5 Beginner Friendly Steps to Learn Machine Learning and Data Science with Python
Daniel Bourke
Teaching beginners ML at zerotomastery.io, building ML at nutrify.app
I replied to a handful of emails this morning. There were a few questions about learning machine learning and data science.
Someone told me they’d done some Python and wanted to know what to do next.
I’ve learned Python, what should I do next?
I put together a couple of steps in the email and I’m copying them here. You can consider them a rough outline to go from not knowing how to code to being a machine learning practitioner.
Remember, if you’re starting to learn machine learning, it can be daunting. There’s a lot. Take your time. Bookmark this article so you can refer to it as you go.
My style of learning is code first.
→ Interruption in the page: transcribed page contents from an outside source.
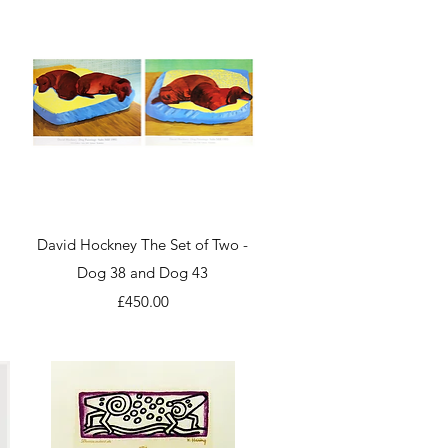
Quick View
a
David Hockney The Set of Two -
Dog 38 and Dog 43
Price
£450.00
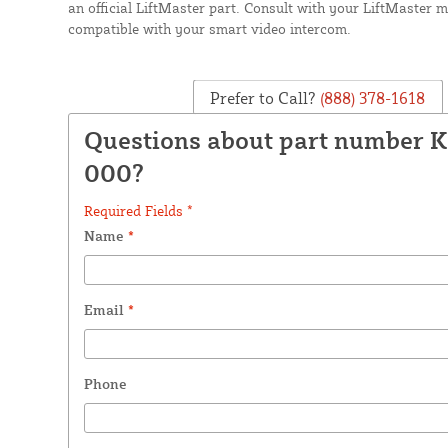
an official LiftMaster part. Consult with your LiftMaster man
compatible with your smart video intercom.
Prefer to Call?
(888) 378-1618
Questions about part number 
000?
Required Fields *
Name
*
Email
*
Phone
Get code running first and learn the theory side of things when you need to, not before.
I’m biased towards using Python because that’s what I started with and continue to use. You could use something else but these steps will be for Python.
1. Learn Python, data science tools and machine learning concepts
The email said they’d already done some Python. But this step is for someone who’s completely new as well. Spend a few months learning Python code at the same time as different machine learning concepts. You’ll need them both.
Whilst learning Python code, practice using data science tools such as Jupyter and Anaconda. Spend a few hours tinkering with them, what they’re for and why you should use them.
Resources for learning
- Elements of AI — overview of major artificial intelligence and machine learning concepts.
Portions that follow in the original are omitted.